The one million mark: Farmer demand for post-harvest technology on the rise in Tanzania

AGRA President Dr. Agnes Kalibata with smallholder farmer, Mama Christina Metusala Mhema, at her maize storage facility

Anchored within the Partnership for Inclusive Agricultural Transformation in Africa (PIATA) led by AGRA, the Rockefeller Foundation, the Bill & Melinda Gates Foundation and USAID, the PIATA Tija Project promotes a shift to productive and profitable agriculture that creates food security and expanded economic opportunities.  

With a marked demand for improved seed, fertilizer and the adoption of good agricultural practices, farmers in Tanzania’s Southern Highlands are transitioning from subsistence practices to productive enterprises  that guarantee a commercial value beyond food security. However, smallholder farmers yearn for support through the provision of multiple services that promote both on- and off-farm activities and businesses through the provision of multiple services among them, input provision, production, storage and distribution, transportation, processing and marketing.

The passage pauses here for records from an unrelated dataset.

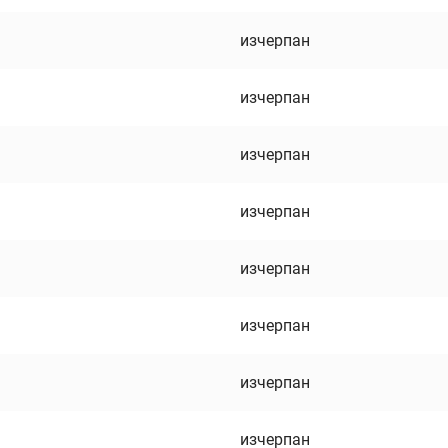
изчерпан
изчерпан
изчерпан
изчерпан
изчерпан
изчерпан
изчерпан
изчерпан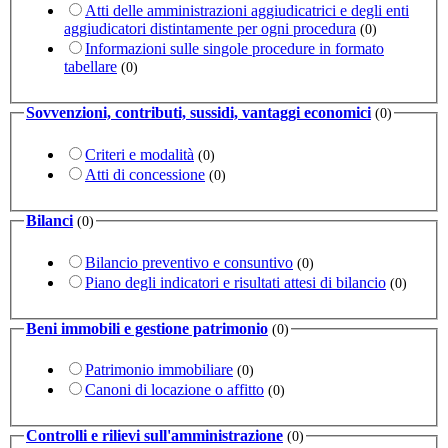
Atti delle amministrazioni aggiudicatrici e degli enti
aggiudicatori distintamente per ogni procedura
(0)
Informazioni sulle singole procedure in formato
tabellare
(0)
Sovvenzioni, contributi, sussidi, vantaggi economici
(0)
Criteri e modalità
(0)
Atti di concessione
(0)
Bilanci
(0)
Bilancio preventivo e consuntivo
(0)
Piano degli indicatori e risultati attesi di bilancio
(0)
Beni immobili e gestione patrimonio
(0)
Patrimonio immobiliare
(0)
Canoni di locazione o affitto
(0)
Controlli e rilievi sull'amministrazione
(0)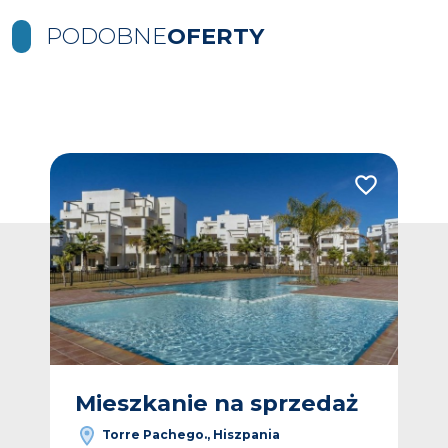
PODOBNE
OFERTY
Dodaj do ulubionych
Dodaj do ulub
Mieszkanie na sprzedaż
M
Torre Pachego., Hiszpania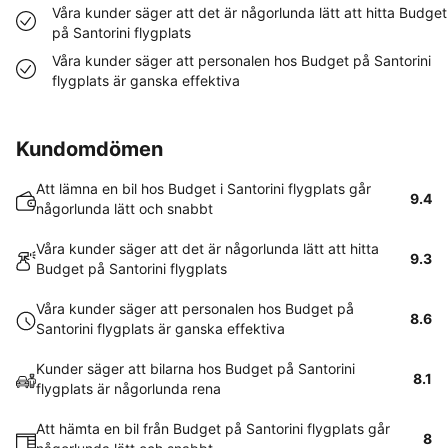
Våra kunder säger att det är någorlunda lätt att hitta Budget
på Santorini flygplats
Våra kunder säger att personalen hos Budget på Santorini
flygplats är ganska effektiva
Kundomdömen
Att lämna en bil hos Budget i Santorini flygplats går
9.4
någorlunda lätt och snabbt
Våra kunder säger att det är någorlunda lätt att hitta
9.3
Budget på Santorini flygplats
Våra kunder säger att personalen hos Budget på
8.6
Santorini flygplats är ganska effektiva
Kunder säger att bilarna hos Budget på Santorini
8.1
flygplats är någorlunda rena
Att hämta en bil från Budget på Santorini flygplats går
8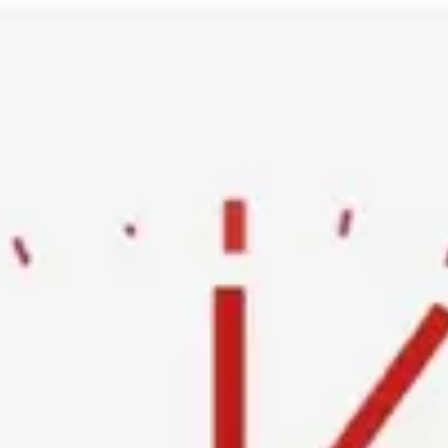
Ski
t
conten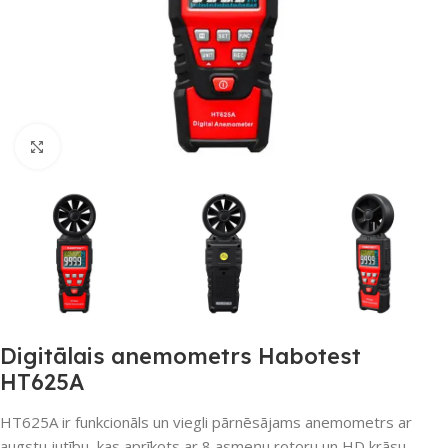
Noklikšķiniet, lai palielinātu
Digitālais anemometrs Habotest
HT625A
HT625A ir funkcionāls un viegli pārnēsājams anemometrs ar
augstu jutību, kas aprīkots ar 8 asmeņu rotoru un HD krāsu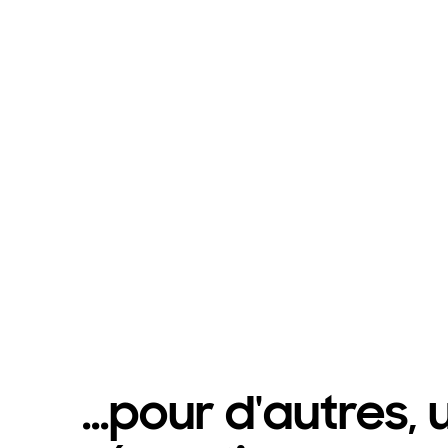
...pour d'autres,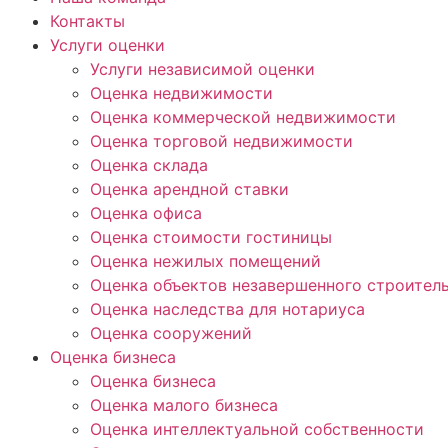
Контакты
Услуги оценки
Услуги независимой оценки
Оценка недвижимости
Оценка коммерческой недвижимости
Оценка торговой недвижимости
Оценка склада
Оценка арендной ставки
Оценка офиса
Оценка стоимости гостиницы
Оценка нежилых помещений
Оценка объектов незавершенного строител
Оценка наследства для нотариуса
Оценка сооружений
Оценка бизнеса
Оценка бизнеса
Оценка малого бизнеса
Оценка интеллектуальной собственности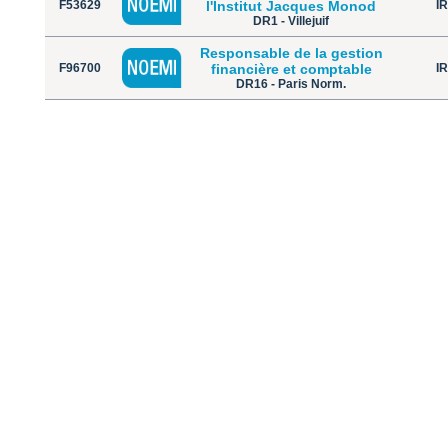
F53629
l'Institut Jacques Monod
IR
DR1 - Villejuif
Responsable de la gestion
F96700
financière et comptable
IR
DR16 - Paris Norm.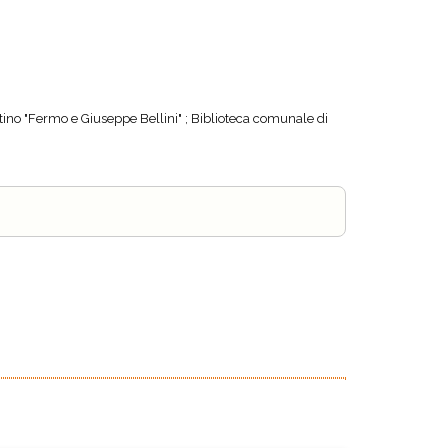
ino "Fermo e Giuseppe Bellini" ; Biblioteca comunale di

After attending a seminar organized by AGRA in 2018, Mama Christina Metusala Mhema needed no further persuasion to invest in farm inputs and post-harvest technologies. She owns an 8-acre (3.2 hectares) piece of land, most of it under maize. The harvest in the 2019 season was over and above her expectations, creating a demand for post-harvest storage solutions.

“My biggest challenge after meeting mine and my relative’s financial needs from the farm surplus was how to store the maize surplus,” recalls the widowed mother. “The PICS bags were in demand by farmers but many found the cost prohibitive.

In August 2019, when AGRA President Dr. Agnes Kalibata visited her home storage facility in Iringa, southern Tanzania, Mama Christina made a request to Dr. Kalibata to bring down the cost of post-harvest technologies like the PICS bag in order to encourage mass adoption by small-scale farmers like herself.

According to Mama Christina, PICS bags are the preferred storage method by nearly everyone in her village. “I wish I could store all my maize in them, but the cost is on the higher side at Tsh 5000 per piece, while the cost of the woven bag is as low as Tsh 1000, she says.

The acronym PICS stands for Purdue Improved Crop Storage. Developed in 2007 with support from the Bill and Melinda Gates Foundation, they were originally designed for storing cowpeas.  Today they are used to store maize, beans, and pulses.

Prof. Nuhu Hatibu, AGRA Regional Head (Tanzania, Uganda and Rwanda), says research has proved that overall, maize stored in pics bags shows no signs of deterioration unlike in the woven bags.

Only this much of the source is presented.